Descartado por ahora el ideal de la revolución mundial, para ayuda de la cual el Ejército Rojo tampoco serviría por su falta de material moderno, resulta que los bolcheviques han creado y sostienen un formidable militarismo con todas las lacras morales del militarismo, y sin más fines que los que se le adjudican en los países burgueses: la conservación por la fuerza del desorden establecido y la exaltación del nacionalismo en daño de los nacionalismos limítrofes.
Este del militarismo es uno de los aspectos más desagradables de la Rusia soviética. Teóricamente, la revolución no admite más ejército que esas milicias locales con tiempo de servicio muy reducido que hoy forman el Ejército Territorial; pero en la realidad se está llegando a la militarización de todas las fuerzas nacionales, hasta el extremo de que en las últimas maniobras ha sido movilizada incluso una gran parte de la población civil.
Pero lo más amenazador de Rusia no es la cifra de sus efectivos militares, sino el espíritu militarista que se ha desarrollado en el pueblo. El soldado bolchevique no se parece en nada al soldado de los ejércitos burgueses. Antes que de tener un ejército grande, el Gobierno bolchevique se ha cuidado de tener un ejército selecto. Lanzó como un señuelo, para atraerse a los mejores a esta servidumbre militar, el grito de que la defensa de la revolución con las armas en la mano era un honor que se reservaba sólo al proletariado, y mediante un sistema de reclutamiento absolutamente arbitrario pudo ir eliminando uno por uno a todos aquellos elementos que hubiesen podido representar un peso muerto o una tendencia pacifista dentro de los cuadros del ejército.
Del servicio militar, está prácticamente excluido todo aquel que es sospechoso, no ya de contrarrevolucionario, sino de antimilitarista. Se da el caso de que se acoge con menos reserva en el Ejército Rojo a los oficiales zaristas y a los elementos de los ejércitos blancos que a los bolcheviques de tendencias antimilitaristas.
Basta acercarse a un campamento del Ejército Rojo o presenciar el desfile de un regimiento por las calles de una ciudad para advertir netamente la fuerza moral de unas tropas así formadas y reclutadas. Yo recuerdo el desfile de unos batallones por las calles de Vladicaucas como una de las sensaciones bélicas más fuertes que he tenido en mi vida.

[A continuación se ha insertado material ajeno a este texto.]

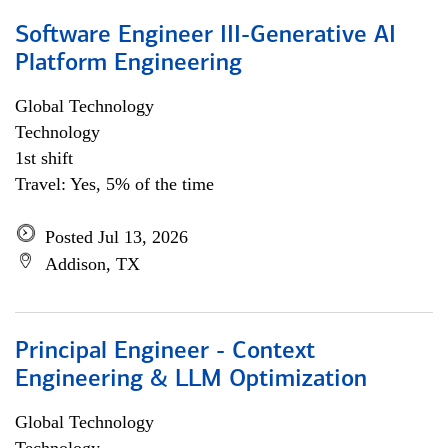
Software Engineer III-Generative AI
Platform Engineering
Global Technology
Technology
1st shift
Travel: Yes, 5% of the time
Posted Jul 13, 2026
Addison, TX
Principal Engineer - Context
Engineering & LLM Optimization
Global Technology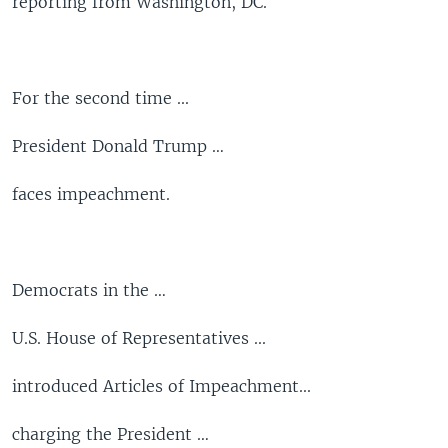
reporting from Washington, DC.
For the second time ...
President Donald Trump …
faces impeachment.
Democrats in the …
U.S. House of Representatives ...
introduced Articles of Impeachment...
charging the President …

Con paso tardo, y abrumados bajo el peso de su equipo de guerra, aquellos mocetones, vestidos con uniformes pardos y viejos, desfilaban haciendo temblar el suelo bajo sus botas embreadas. Nada de colores brillantes, ni de condecoraciones, ni de galones de oro y plata. Una masa oscura que se arrastraba lentamente.
Nada de cascos de acero, ni de charangas, ni de plumajes vistosos. Todo el aparato de los ejércitos burgueses estaba suprimido. Sólo las grandes botas, las enormes mochilas, los cascos de cuero y, sobresaliendo, las puntas de las bayonetas y las canciones guerreras de los soldados.